Downsides of the new immigration policies for Canada2012-05-09
Unless you’ve been living off the grid, you know that we are in the midst of the most dramatic changes to our immigration system that we have seen in many years, perhaps ever.
However, there are some concerning changes coming and I wonder if they have all been well thought out, as the consequences may be much different that expected in the years to come.
Proficiency in English will be front and center as part of the new immigration rules. At first blush, it seems like a reasonable approach to ensure that immigrants can speak the native language when they arrive. However, a high level of English proficiency will – in practise – mean that we will see an over-representation of immigrants from the United Kingdom, the USA, Australia, New Zealand and other Enlgish speaking countries.
In contrast, Canada may no longer be as attractive to citizens of countries where English is not the first language such as India and the far east. The problem is two-fold: there are highly skilled inviduals from these countries that could certainly contribute a great deal to our society, even if their English isn’t top notch. The other issue is that Canada has expressed the absolute need to increase trade with far east countries in order to lessen our reliance with the United States for trade.
It seems to me that encouraging immigation from countries with which we seek to trade goods is a positive move to strengthen that relationship.
Another major change coming is to allow employers to have a much greater role in selecting potential immigrants to ensure immediate job shortages can be filled. Although I agree that employers should have a role, we should be extremely cautious about being too short-sighted in this regard. The government must balance immediate needs for certain skills, with the skills required in the years ahead. We may find that we have a paucity of certain skills in future at the expense of skills we should have been nurturing over many years.
The super visa for parents and grandparents – replacing the ability to sponsor them – is one of the more disturbing aspects of the new policy. We know through studies on the subject, that immigrant parents and grandparents play a key role in allowing worker immigrants to succeed in Canada by providing childcare and other household duties.

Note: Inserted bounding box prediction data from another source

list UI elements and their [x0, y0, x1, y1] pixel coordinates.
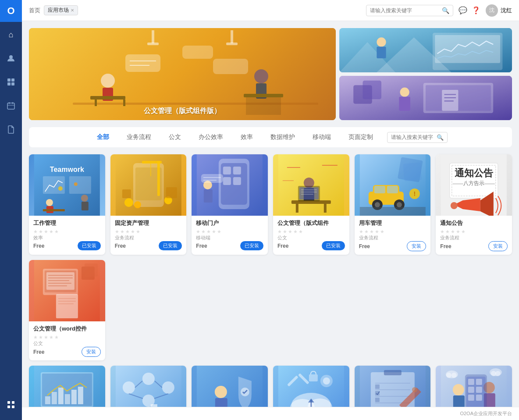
app-category-car: 业务流程	[359, 235, 427, 241]
svg-point-0	[9, 55, 13, 59]
app-card-leave[interactable]: 请假申请 ★★★★★ 业务流程 Free 已安装	[355, 366, 431, 407]
svg-rect-132	[85, 263, 98, 277]
filter-data[interactable]: 数据维护	[267, 132, 299, 143]
app-card-body-work-mgmt: 工作管理 ★★★★★ 效率 Free 已安装	[29, 216, 105, 254]
filter-bar: 全部 业务流程 公文 办公效率 效率 数据维护 移动端 页面定制 🔍	[29, 127, 512, 147]
banner-section: 公文管理（版式组件版）	[29, 28, 512, 120]
filter-search-input[interactable]	[391, 134, 435, 140]
sidebar: O ⌂	[0, 0, 22, 420]
app-price-asset: Free	[115, 243, 126, 249]
app-install-btn-car[interactable]: 安装	[407, 241, 426, 251]
app-install-btn-gongwen-style[interactable]: 已安装	[322, 241, 345, 250]
footer-text: O2OA企业应用开发平台	[460, 410, 512, 417]
app-card-gongwen-style[interactable]: 公文管理（版式组件 ★★★★★ 公文 Free 已安装	[273, 154, 349, 255]
filter-doc[interactable]: 公文	[165, 132, 185, 143]
message-icon[interactable]: 💬	[459, 6, 467, 14]
app-card-mobile[interactable]: 移动门户 ★★★★★ 移动端 Free 已安装	[192, 154, 268, 255]
svg-rect-64	[157, 161, 160, 196]
filter-office[interactable]: 办公效率	[195, 132, 227, 143]
home-link[interactable]: 首页	[29, 7, 40, 14]
svg-point-67	[124, 198, 133, 207]
active-tab-tag[interactable]: 应用市场 ✕	[44, 5, 78, 15]
app-install-btn-gongwen-word[interactable]: 安装	[82, 347, 101, 357]
top-search-input[interactable]	[370, 7, 440, 14]
app-card-notice[interactable]: 通知公告 ——八方告示—— 通知公告	[436, 154, 512, 255]
app-card-car[interactable]: ! 用车管理 ★★★★★ 业务流程 Free 安装	[355, 154, 431, 255]
app-grid-row2: 平台首页(组件版) ★★★★★ 页面定制 Free 已安装	[29, 366, 512, 407]
app-price-gongwen-word: Free	[33, 349, 44, 355]
main-area: 首页 应用市场 ✕ 🔍 💬 ❓ 沈 沈红	[22, 0, 519, 420]
top-search[interactable]: 🔍	[366, 5, 453, 16]
svg-point-212	[446, 373, 451, 378]
svg-point-18	[101, 74, 115, 88]
svg-rect-10	[12, 401, 14, 404]
sidebar-contact[interactable]	[0, 47, 22, 69]
filter-mobile[interactable]: 移动端	[309, 132, 334, 143]
svg-rect-100	[403, 162, 422, 181]
app-card-work-mgmt[interactable]: Teamwork	[29, 154, 105, 255]
svg-rect-70	[122, 189, 131, 198]
app-card-business-trip[interactable]: 出差申请 ★★★★★ 业务流程 Free 已安装	[436, 366, 512, 407]
svg-rect-166	[215, 398, 228, 407]
svg-rect-53	[69, 176, 91, 194]
app-install-btn-mobile[interactable]: 已安装	[240, 241, 263, 250]
app-card-body-car: 用车管理 ★★★★★ 业务流程 Free 安装	[355, 216, 431, 255]
app-stars-asset: ★★★★★	[115, 229, 182, 235]
banner-side-1[interactable]: 平台首页(组件版)	[339, 28, 512, 72]
svg-rect-199	[453, 395, 465, 407]
banner-main[interactable]: 公文管理（版式组件版）	[29, 28, 336, 120]
svg-rect-91	[299, 187, 319, 199]
app-image-leave	[355, 366, 431, 407]
app-card-flow-data[interactable]: 流程数据维护 ★★★★★ 数据维护 Free 已安装	[110, 366, 187, 407]
filter-flow[interactable]: 业务流程	[123, 132, 155, 143]
banner-side-2[interactable]: 公文管理（word控件版）	[339, 76, 512, 120]
app-grid-row1: Teamwork	[29, 154, 512, 360]
search-icon: 🔍	[442, 7, 449, 14]
svg-rect-38	[377, 47, 386, 59]
banner-main-label: 公文管理（版式组件版）	[144, 107, 221, 114]
app-price-row-gongwen-word: Free 安装	[33, 347, 101, 357]
app-image-custom-login	[192, 366, 268, 407]
app-card-asset[interactable]: 固定资产管理 ★★★★★ 业务流程 Free 已安装	[110, 154, 187, 255]
app-install-btn-asset[interactable]: 已安装	[159, 241, 182, 250]
app-image-business-trip	[436, 366, 512, 407]
svg-rect-175	[309, 374, 318, 381]
app-price-row-work-mgmt: Free 已安装	[33, 241, 101, 250]
sidebar-table[interactable]	[0, 71, 22, 93]
app-card-custom-login[interactable]: 自定义登录注册页 ★★★★★ 页面定制 Free 已安装	[192, 366, 268, 407]
svg-point-59	[58, 186, 63, 191]
app-card-platform[interactable]: 平台首页(组件版) ★★★★★ 页面定制 Free 已安装	[29, 366, 105, 407]
app-image-mobile	[192, 154, 268, 216]
svg-rect-25	[244, 94, 283, 97]
topbar-actions: 💬 ❓	[459, 6, 480, 14]
sidebar-file[interactable]	[0, 118, 22, 140]
app-card-gongwen-word[interactable]: 公文管理（word控件 ★★★★★ 公文 Free 安装	[29, 260, 105, 360]
svg-rect-15	[147, 43, 159, 45]
filter-page[interactable]: 页面定制	[345, 132, 377, 143]
help-icon[interactable]: ❓	[472, 6, 480, 14]
app-install-btn-work-mgmt[interactable]: 已安装	[78, 241, 101, 250]
svg-rect-103	[374, 186, 385, 193]
svg-rect-76	[233, 167, 241, 174]
app-price-notice: Free	[440, 243, 451, 249]
svg-point-60	[74, 182, 78, 186]
svg-rect-206	[468, 387, 474, 393]
filter-search[interactable]: 🔍	[387, 132, 448, 143]
svg-rect-29	[213, 59, 248, 74]
avatar: 沈	[486, 4, 498, 17]
app-category-mobile: 移动端	[196, 235, 263, 241]
app-install-btn-notice[interactable]: 安装	[488, 241, 508, 251]
app-title-work-mgmt: 工作管理	[33, 219, 101, 227]
filter-efficiency[interactable]: 效率	[237, 132, 256, 143]
filter-search-icon: 🔍	[437, 134, 444, 141]
sidebar-home[interactable]: ⌂	[0, 24, 22, 46]
app-image-notice: 通知公告 ——八方告示——	[436, 154, 512, 216]
tab-close-icon[interactable]: ✕	[71, 8, 74, 13]
sidebar-calendar[interactable]	[0, 95, 22, 117]
filter-all[interactable]: 全部	[93, 132, 113, 143]
app-card-cloud-file[interactable]: 云文件 ★★★★★ 办公效率 Free 已安装	[273, 366, 349, 407]
svg-text:!: !	[413, 190, 416, 197]
sidebar-grid[interactable]	[0, 394, 22, 416]
app-title-asset: 固定资产管理	[115, 219, 182, 227]
user-info[interactable]: 沈 沈红	[486, 4, 512, 17]
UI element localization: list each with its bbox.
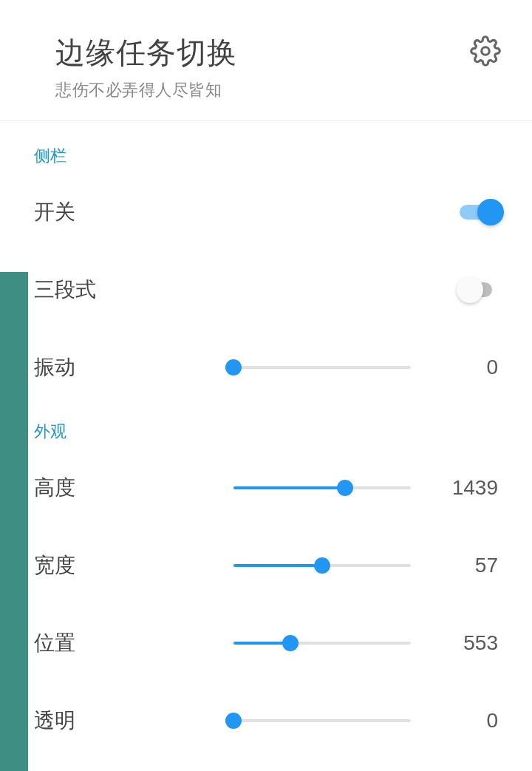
slider-track (233, 642, 411, 645)
page-title: 边缘任务切换 (55, 33, 502, 73)
setting-row-three-stage: 三段式 (0, 251, 532, 328)
slider-track (233, 719, 411, 722)
section-label-sidebar: 侧栏 (0, 121, 532, 173)
gear-icon (470, 56, 501, 69)
slider-thumb[interactable] (225, 713, 242, 729)
setting-label-vibration: 振动 (34, 353, 163, 381)
opacity-slider[interactable] (233, 719, 483, 722)
position-slider[interactable] (233, 642, 483, 645)
setting-label-opacity: 透明 (34, 707, 163, 735)
setting-label-position: 位置 (34, 629, 163, 657)
height-slider[interactable] (233, 486, 483, 489)
switch-thumb (477, 199, 504, 225)
setting-label-height: 高度 (34, 474, 163, 502)
setting-label-width: 宽度 (34, 551, 163, 580)
slider-track (233, 366, 411, 369)
slider-thumb[interactable] (314, 557, 330, 574)
setting-row-width: 宽度 57 (0, 526, 532, 604)
switch-thumb (457, 276, 483, 303)
slider-thumb[interactable] (282, 635, 299, 651)
position-value: 553 (463, 631, 498, 655)
slider-thumb[interactable] (225, 359, 242, 376)
vibration-value: 0 (486, 356, 498, 379)
slider-track (233, 564, 411, 567)
power-toggle[interactable] (460, 199, 498, 225)
setting-row-opacity: 透明 0 (0, 682, 532, 759)
slider-track (233, 486, 411, 489)
header: 边缘任务切换 悲伤不必弄得人尽皆知 (0, 0, 532, 121)
slider-thumb[interactable] (337, 480, 353, 496)
vibration-slider[interactable] (233, 366, 483, 369)
svg-point-0 (482, 47, 490, 55)
settings-button[interactable] (470, 35, 501, 67)
setting-label-power: 开关 (34, 198, 163, 226)
opacity-value: 0 (486, 709, 498, 733)
slider-fill (233, 486, 345, 489)
setting-row-power: 开关 (0, 173, 532, 251)
slider-fill (233, 564, 322, 567)
height-value: 1439 (452, 476, 498, 500)
setting-row-height: 高度 1439 (0, 449, 532, 526)
page-subtitle: 悲伤不必弄得人尽皆知 (55, 79, 502, 101)
width-value: 57 (475, 554, 498, 577)
setting-label-three-stage: 三段式 (34, 276, 163, 304)
width-slider[interactable] (233, 564, 483, 567)
section-label-appearance: 外观 (0, 406, 532, 449)
setting-row-position: 位置 553 (0, 604, 532, 682)
three-stage-toggle[interactable] (460, 276, 498, 303)
setting-row-vibration: 振动 0 (0, 328, 532, 406)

Aside from that, the emotional support provided by parents and grandparents, and the ability to care for them in their senior years are extremely valuable to worker immigrants but seems to be discounted in the current debate. In fact, there is a danger that this policy will discourage potential new applicants if they know that they will not be able to bring their parents and grandparents to Canada in future on a permanent basis.
There are just a few of the many unresolved issues that have arisen with the proposed immigration policy. I will address other aspects that are ripe for debate in future blog posts.